For example the following javacc code

SqlNode SqlShowTables() :
{
    final Span s;
    final SqlIdentifier schema;
}
{
    <SHOW> { s = span(); } <TABLES> <FROM>
    schema = CompoundIdentifier()
    {
        return new SqlShowTables(s.end(this), schema);
    }
}

describes a parser line, which understands SQL statements such as

SHOW TABLES FROM "schema"

While parsing the SQL, they are turned into an instance of the Java class SqlShowTables (which is also defined in this project). The Span is used internally in Apache Calcite to store the position in the parsed SQL statement (e.g. for better error output). The SqlShowTables javacc function (not the Java class SqlShowTables) is listed in config.fmpp as a statementParserMethods, which makes it parsable as main SQL statement (similar to any normal SELECT ... statement). All Java classes used as parser return values inherit from the Calcite class SqlNode or any derived subclass (if it makes sense). Those classes are barely containers to store the information from the parsed SQL statements (such as the schema name in the example above) and do not have any business logic by themselves.

3. SQL is (maybe) optimized

Once the SQL string is parsed into an instance of a SqlNode (or a subclass of it), Apache Calcite can convert it into a relational algebra and optimize it. As this is only implemented for Calcite-own classes (and not for the custom classes such as SqlCreateModel) this conversion and optimization is not triggered for all SQL statements (have a look into Context._get_ral()).

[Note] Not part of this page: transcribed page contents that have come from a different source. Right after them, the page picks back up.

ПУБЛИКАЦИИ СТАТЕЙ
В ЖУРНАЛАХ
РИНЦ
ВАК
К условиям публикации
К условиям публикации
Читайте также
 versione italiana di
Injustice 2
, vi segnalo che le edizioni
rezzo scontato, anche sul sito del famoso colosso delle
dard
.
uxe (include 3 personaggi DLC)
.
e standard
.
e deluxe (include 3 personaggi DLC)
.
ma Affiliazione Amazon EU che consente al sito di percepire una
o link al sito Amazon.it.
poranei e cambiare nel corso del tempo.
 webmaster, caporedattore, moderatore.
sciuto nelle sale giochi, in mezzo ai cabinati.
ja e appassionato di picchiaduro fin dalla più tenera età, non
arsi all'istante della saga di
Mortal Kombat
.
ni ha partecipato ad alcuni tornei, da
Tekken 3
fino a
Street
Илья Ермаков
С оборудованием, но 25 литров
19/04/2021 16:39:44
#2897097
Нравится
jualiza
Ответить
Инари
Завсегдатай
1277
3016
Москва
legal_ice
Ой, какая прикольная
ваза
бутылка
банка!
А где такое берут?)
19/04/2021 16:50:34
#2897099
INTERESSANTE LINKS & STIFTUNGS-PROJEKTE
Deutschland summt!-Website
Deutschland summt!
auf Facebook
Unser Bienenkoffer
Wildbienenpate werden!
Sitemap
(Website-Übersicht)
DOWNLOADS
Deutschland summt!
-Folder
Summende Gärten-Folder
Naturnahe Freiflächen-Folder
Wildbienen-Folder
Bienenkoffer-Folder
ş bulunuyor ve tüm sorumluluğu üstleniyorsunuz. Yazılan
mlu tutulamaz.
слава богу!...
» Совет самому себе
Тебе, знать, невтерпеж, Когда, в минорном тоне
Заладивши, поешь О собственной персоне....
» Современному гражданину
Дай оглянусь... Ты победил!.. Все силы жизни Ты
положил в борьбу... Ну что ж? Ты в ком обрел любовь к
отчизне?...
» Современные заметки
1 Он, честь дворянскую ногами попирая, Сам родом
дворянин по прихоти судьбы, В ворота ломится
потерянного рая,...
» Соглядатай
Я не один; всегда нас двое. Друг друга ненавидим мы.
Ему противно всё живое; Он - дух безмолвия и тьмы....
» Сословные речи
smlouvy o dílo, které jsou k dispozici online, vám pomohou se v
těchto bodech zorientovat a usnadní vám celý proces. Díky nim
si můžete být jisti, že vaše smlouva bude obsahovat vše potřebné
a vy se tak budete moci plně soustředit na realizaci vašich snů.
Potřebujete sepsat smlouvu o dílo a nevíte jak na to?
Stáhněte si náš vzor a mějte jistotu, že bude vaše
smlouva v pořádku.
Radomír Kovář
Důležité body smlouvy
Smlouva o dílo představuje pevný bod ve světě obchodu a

After optimization, the resulting Java instance will be a class of any of the Logical* classes in Apache Calcite (such as LogicalJoin). Each of those can contain other instances as “inputs” creating a tree of different steps in the SQL statement (see below for an example).

So after all, the result is either an optimized tree of steps in the relational algebra (represented by instances of the Logical* classes) or an instance of a SqlNode (sub)class.

4. Translation to Dask API calls

Depending on which type the resulting java class has, they are converted into calls to python functions using different python “converters”. For each Java class, there exist a converter class in the dask_sql.physical.rel folder, which are registered at the dask_sql.physical.rel.convert.RelConverter class. Their job is to use the information stored in the java class instances and turn it into calls to python functions (see the example below for more information).

As many SQL statements contain calculations using literals and/or columns, these are split into their own functionality (dask_sql.physical.rex) following a similar plugin-based converter system. Have a look into the specific classes to understand how the conversion of a specific SQL language feature is implemented.

5. Result

The result of each of the conversions is a dask.DataFrame, which is given to the user. In case of the command line tool or the SQL server, it is evaluated immediately - otherwise it can be used for further calculations by the user.

Example

Let’s walk through the steps above using the example SQL statement

SELECT x + y FROM timeseries WHERE x > 0

assuming the table “timeseries” is already registered. If you want to follow along with the steps outlined in the following, start the command line tool in debug mode

dask-sql --load-test-data --startup --log-level DEBUG

and enter the SQL statement above.

First, the SQL is parsed by Apache Calcite and (as it is not a custom statement) transformed into a tree of relational algebra objects.

LogicalProject(EXPR$0=[+($3, $4)])
    LogicalFilter(condition=[>($3, 0)])
        LogicalTableScan(table=[[schema, timeseries]])

The tree output above means, that the outer instance (LogicalProject) needs as input the output of the previous instance (LogicalFilter) etc.

Therefore the conversion to python API calls is called recursively (depth-first). First, the LogicalTableScan is converted using the rel.logical.table_scan.LogicalTableScanPlugin plugin. It will just get the correct dask.DataFrame from the dictionary of already registered tables of the context. Next, the LogicalFilter (having the dataframe as input), is converted via the rel.logical.filter.LogicalFilterPlugin. The filter expression >($3, 0) is converted into df["x"] > 0 using a combination of REX plugins (have a look into the debug output to learn more) and applied to the dataframe. The resulting dataframe is then passed to the converter rel.logical.project.LogicalProjectPlugin for the LogicalProject. This will calculate the expression df["x"] + df["y"] (after having converted it via the class:RexCallPlugin plugin) and return the final result to the user.

df_table_scan = context.tables["timeseries"]
df_filter = df_table_scan[df_table_scan["x"] > 0]
df_project = df_filter.assign(col=df_filter["x"] + df_filter["y"])
return df_project[["col"]]